Und doch ist alles echt
Die Straßen wirken breit und majestätisch, die Wasserspiele vor den Museen und Galerien laden zum Verweilen ein. Die ganze Stadt ist eine Augenweide, es gibt keinen Müll und scheinbar keine Probleme. Nur vor dem alten Parlament entdecke ich eine Wellblechhütte, mit der Fahne der Aborigines geschmückt und umrahmt von Protestplakaten.
Altes Parlament in Canberra
Bisher hat Robin
nur der Flaggenaufmarsch im Botschaftsviertel beeindruckt, jetzt
läuft er schnurstracks auf die kleine Gruppe Demonstranten
zu. Sie stellen mit Didgeridoo, Lagerfeuer und Körperbemalung,
leicht angegrauten T-Shirts und verschwitzten Haaren einen krassen
Gegensatz zu dieser aufgeräumten Welt wohlabgestimmter Farben
und Formen dar. “Sind die echt?”, fragt er mich skeptisch.
Und das ist der Schlüssel zu Canberra – es ist schön,
es ist vielseitig und wesentlich attraktiver als man in Gesprächen
heraushört. Doch eckt es nirgendwo an. Alles hier ist, wie
schon gesagt, wohlgestalt, aber dadurch irgendwie künstlich.
“Ja, das sind sie!”, höre ich mich mit erleichterter
Stimme sagen und wir setzen uns und hören dem “anderen”
Australien ein wenig zu.
Dog on the tuckerbox
An dieser Stelle
fällt mir eine Geschichte ein, die ich Ihnen erzählen
möchte. Auch, weil sie in diese Landschaft gehört, denn
wer auf dem Hume Highway bis Canberra und von dort nach Sydney fährt, kreuzt den Murrumbidgee River und kommt an Gundagai nicht vorbei. Hier entstand
im 19. Jahrhundert zunächst das Gedicht vom “Dog
on the tuckerbox”. Daraus wurde eine mehrstrophige
Ballade über den wachsamen Hund, der die Butterbrotdose seines
Herrchens bewacht. (Foto: Monument "The dog on the tuckerbox")
Warum? Vielleicht, weil während des 19. Jahrhunderts die Pioniere
von Sydney ins Landesinnere zogen. Auf der Suche nach Flüssen
und dem damit verbundenen fruchtbaren Ackerboden. Die so genannten
“Bullockies” mit ihren Ochsenkarren bereiteten die Versorgungswege
für die Siedler, schlugen Schneisen, ebneten Pfade und brachten
Nachschub. Oft aufgehalten durch reißende Bäche nach
Regenfällen oder andere Unwegsamkeiten, gab es lange Wartezeiten.
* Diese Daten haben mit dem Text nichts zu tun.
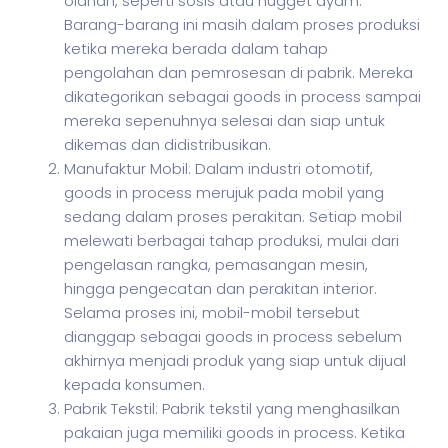
olahan, seperti sosis atau nugget ayam.
Barang-barang ini masih dalam proses produksi
ketika mereka berada dalam tahap
pengolahan dan pemrosesan di pabrik. Mereka
dikategorikan sebagai goods in process sampai
mereka sepenuhnya selesai dan siap untuk
dikemas dan didistribusikan.
Manufaktur Mobil: Dalam industri otomotif,
goods in process merujuk pada mobil yang
sedang dalam proses perakitan. Setiap mobil
melewati berbagai tahap produksi, mulai dari
pengelasan rangka, pemasangan mesin,
hingga pengecatan dan perakitan interior.
Selama proses ini, mobil-mobil tersebut
dianggap sebagai goods in process sebelum
akhirnya menjadi produk yang siap untuk dijual
kepada konsumen.
Pabrik Tekstil: Pabrik tekstil yang menghasilkan
pakaian juga memiliki goods in process. Ketika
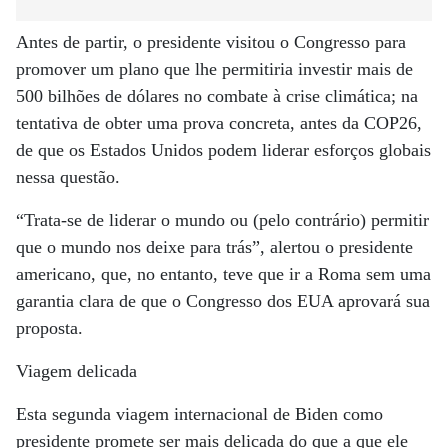
Antes de partir, o presidente visitou o Congresso para
promover um plano que lhe permitiria investir mais de
500 bilhões de dólares no combate à crise climática; na
tentativa de obter uma prova concreta, antes da COP26,
de que os Estados Unidos podem liderar esforços globais
nessa questão.
“Trata-se de liderar o mundo ou (pelo contrário) permitir
que o mundo nos deixe para trás”, alertou o presidente
americano, que, no entanto, teve que ir a Roma sem uma
garantia clara de que o Congresso dos EUA aprovará sua
proposta.
Viagem delicada
Esta segunda viagem internacional de Biden como
presidente promete ser mais delicada do que a que ele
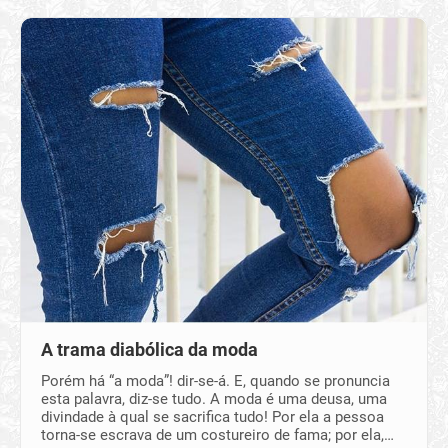
A trama diabólica da moda
Porém há “a moda”! dir-se-á. E, quando se pronuncia
esta palavra, diz-se tudo. A moda é uma deusa, uma
divindade à qual se sacrifica tudo! Por ela a pessoa
torna-se escrava de um costureiro de fama; por ela,…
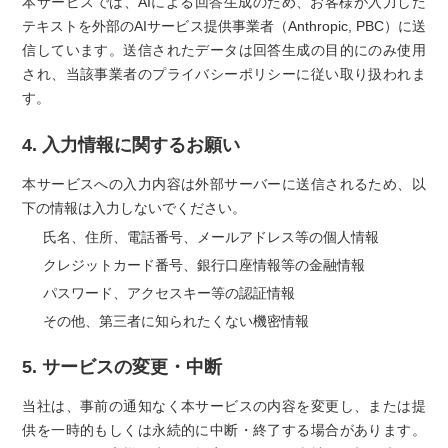
本サービスでは、AIによる回答生成のため、お客様が入力した
テキストを外部のAIサービス提供事業者（Anthropic, PBC）に送
信しています。送信されたデータは回答生成の目的にのみ使用
され、当該事業者のプライバシーポリシーに従い取り扱われま
す。
4. 入力情報に関するお願い
本サービスへの入力内容は外部サーバーに送信されるため、以
下の情報は入力しないでください。
氏名、住所、電話番号、メールアドレス等の個人情報
クレジットカード番号、銀行口座情報等の金融情報
パスワード、アクセスキー等の認証情報
その他、第三者に知られたくない機密情報
5. サービスの変更・中断
当社は、事前の通知なく本サービスの内容を変更し、または提
供を一時的もしくは永続的に中断・終了する場合があります。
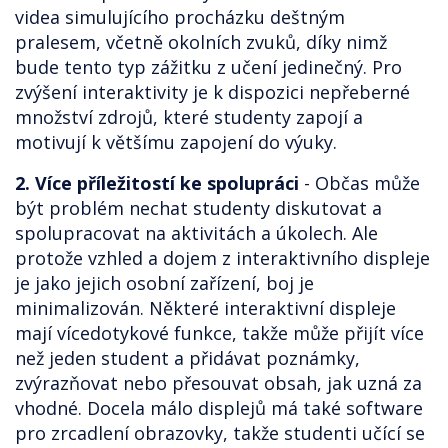
videa simulujícího procházku deštným
pralesem, včetně okolních zvuků, díky nimž
bude tento typ zážitku z učení jedinečný. Pro
zvýšení interaktivity je k dispozici nepřeberné
množství zdrojů, které studenty zapojí a
motivují k většímu zapojení do výuky.
2. Více příležitostí ke spolupráci
- Občas může
být problém nechat studenty diskutovat a
spolupracovat na aktivitách a úkolech. Ale
protože vzhled a dojem z interaktivního displeje
je jako jejich osobní zařízení, boj je
minimalizován. Některé interaktivní displeje
mají vícedotykové funkce, takže může přijít více
než jeden student a přidávat poznámky,
zvýrazňovat nebo přesouvat obsah, jak uzná za
vhodné. Docela málo displejů má také software
pro zrcadlení obrazovky, takže studenti učící se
Und dabei, ja, dabei wusste man sich zu unterhalten: Mit dem Aufsagen
von Versen, dem Erzählen von Geschichten, mit Dichten und komponieren.
So ist denn wohl auch “The Dog on the tuckerbox” zu
Ehren gekommen, wobei das legendär gewordene Stück australischer
Folklore Einblick gibt in das harte Leben der ersten australischen
Pioniere.
Hier ist “Bowyang Yorke's Poem”, entstanden um 1850:
As I was coming down Conroy's Gap,
I heard a maiden cry;
'There goes Bill the Bullocky,
He's bound for Gundagai.
A better poor old beggar
Never earnt an honest crust,
A better poor old beggar
Never drug a whip through dust.'
His team got bogged at the nine mile creek,
Bill lashed and swore and cried;
'If Nobby don't get me out of this,
I'll tattoo his bloody hide.'
But Nobby strained and broke the yoke,
And poked out the leader's eye;
Then the dog sat on the Tucker Box
Nine miles from Gundagai
1932 wurde das Monument zu Ehren der ersten zähen Siedler acht Kilometer außerhalb von Gundagai eingeweiht – es wird noch immer darum gestritten, dass es nicht, wie im Lied gesagt, neun Meilen sind – und ist seitdem ein vielbesuchter “Wallfahrtsort” geschichtsinteressierter Landsleute. Wobei, man nehme es mir nicht übel, Nicht-Australiern sich der rechte Sinn für diese Sehenswürdigkeit nur mühsam erschließt.